In a fury the giant sprang up, broke off the peak of a great hill and cast it into the sea, where it fell just in front of the ship of Odysseus.
So huge a splash did the vast rock give, that the sea heaved up and the backwash of the water drove the ship right to the shore.
Odysseus snatched up a long pole and pushed the ship off once more. Silently he motioned to the men to row hard, and save themselves and their ship from the angry giant. When they were once more out at sea, Odysseus wished again to mock Polyphemus.
In vain his men begged him not to provoke a monster so mighty that he could crush their heads and the timbers of their ship with one cast of a stone. Once more Odysseus shouted across the water:
"Polyphemus, if any one shall ask thee who blinded thee, tell them it was Odysseus of Ithaca."
Then moaned the giant:
"Once, long ago, a soothsayer told me that Odysseus should make me blind. But ever I looked for the coming of a great and gallant hero, and now there hath come a poor feeble, little dwarf, who made me weak with wine before he dared to touch me."

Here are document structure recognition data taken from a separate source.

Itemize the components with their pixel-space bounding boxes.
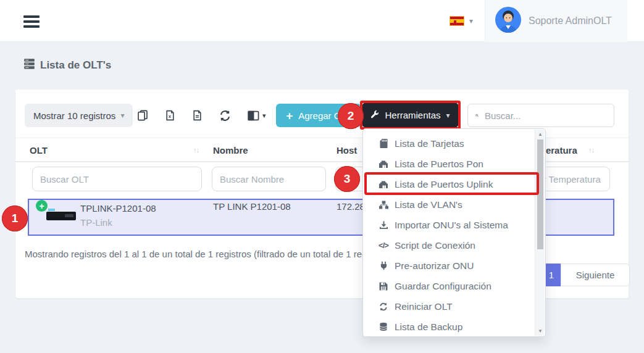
column-visibility-button[interactable]: ▾ — [248, 110, 266, 121]
menu-item-pre-autorizar-onu[interactable]: Pre-autorizar ONU — [363, 255, 535, 276]
menu-item-reiniciar-olt[interactable]: Reiniciar OLT — [363, 296, 535, 317]
pagination-next-button[interactable]: Siguiente — [561, 264, 630, 286]
chevron-down-icon: ▾ — [469, 17, 473, 25]
column-header-host[interactable]: Host — [337, 145, 357, 156]
olt-device-image — [46, 212, 76, 220]
spain-flag-icon — [450, 16, 464, 26]
page-title-text: Lista de OLT's — [40, 59, 111, 72]
search-box — [467, 104, 614, 127]
download-icon — [378, 221, 388, 230]
refresh-button[interactable] — [219, 110, 231, 122]
column-header-olt[interactable]: OLT — [30, 145, 48, 156]
scroll-up-icon[interactable]: ▲ — [535, 131, 545, 137]
chevron-down-icon: ▾ — [446, 111, 450, 120]
row-olt-id: TPLINK-P1201-08 — [80, 203, 156, 214]
step-3-badge: 3 — [334, 166, 360, 192]
step-2-highlight-box: Herramientas ▾ — [360, 101, 461, 130]
sort-icon[interactable]: ↑↓ — [193, 146, 199, 154]
step-3-highlight-box — [364, 172, 539, 195]
refresh-icon — [378, 302, 388, 311]
file-export-button[interactable] — [192, 110, 203, 121]
chevron-down-icon: ▾ — [120, 111, 124, 120]
chevron-down-icon: ▾ — [262, 112, 266, 120]
avatar — [495, 7, 521, 35]
nombre-filter-input[interactable] — [212, 167, 326, 191]
step-1-badge: 1 — [2, 206, 28, 231]
search-input[interactable] — [479, 104, 614, 127]
tools-dropdown-button[interactable]: Herramientas ▾ — [362, 103, 458, 127]
plug-icon — [378, 261, 388, 270]
database-icon — [378, 322, 388, 331]
expand-row-button[interactable]: + — [36, 200, 48, 212]
user-name: Soporte AdminOLT — [529, 15, 612, 27]
plus-icon: + — [286, 110, 293, 122]
menu-item-script-de-conexion[interactable]: </> Script de Conexión — [363, 235, 535, 255]
column-header-nombre[interactable]: Nombre — [213, 145, 248, 156]
page-title: Lista de OLT's — [23, 58, 111, 73]
menu-item-lista-de-puertos-pon[interactable]: Lista de Puertos Pon — [363, 154, 535, 174]
user-menu[interactable]: Soporte AdminOLT — [485, 0, 627, 42]
hamburger-menu-icon[interactable] — [23, 15, 40, 28]
wrench-icon — [370, 110, 379, 120]
show-entries-dropdown[interactable]: Mostrar 10 registros ▾ — [25, 104, 133, 127]
top-navbar: ▾ Soporte AdminOLT — [0, 0, 644, 42]
tools-dropdown-menu: Lista de Tarjetas Lista de Puertos Pon L… — [362, 128, 546, 337]
row-vendor: TP-Link — [80, 217, 112, 228]
copy-button[interactable] — [137, 110, 148, 121]
ports-icon — [378, 160, 388, 168]
show-entries-label: Mostrar 10 registros — [33, 110, 115, 121]
sd-card-icon — [378, 139, 388, 148]
code-icon: </> — [378, 241, 388, 250]
sort-icon[interactable]: ↑↓ — [588, 146, 594, 154]
excel-export-button[interactable]: x — [165, 110, 175, 121]
step-2-badge: 2 — [338, 103, 364, 129]
export-toolbar: x ▾ — [137, 104, 266, 127]
tools-button-label: Herramientas — [385, 110, 440, 120]
menu-item-importar-onus[interactable]: Importar ONU's al Sistema — [363, 215, 535, 235]
menu-item-lista-de-vlans[interactable]: Lista de VLAN's — [363, 194, 535, 215]
row-nombre: TP LINK P1201-08 — [213, 201, 291, 212]
save-icon — [378, 282, 388, 291]
server-stack-icon — [23, 58, 35, 73]
sitemap-icon — [378, 201, 388, 209]
language-dropdown[interactable]: ▾ — [450, 16, 473, 26]
olt-filter-input[interactable] — [32, 167, 202, 191]
menu-item-guardar-configuracion[interactable]: Guardar Configuración — [363, 276, 535, 296]
dropdown-scrollbar[interactable]: ▲ ▼ — [535, 130, 545, 336]
menu-item-lista-de-tarjetas[interactable]: Lista de Tarjetas — [363, 133, 535, 154]
scroll-down-icon[interactable]: ▼ — [535, 328, 545, 334]
menu-item-lista-de-backup[interactable]: Lista de Backup — [363, 317, 535, 337]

Then he begged Odysseus to come back, and said he would treat him kindly, and told him that he knew that his own father, the god of the sea, would give him his sight again.
"Never more wilt thou have thy sight," mocked Odysseus; "thy father will never heal thee."
Then Polyphemus, stretching out his hands, and looking up with his sightless eye to the starry sky, called aloud to Poseidon, god of the sea, to punish Odysseus.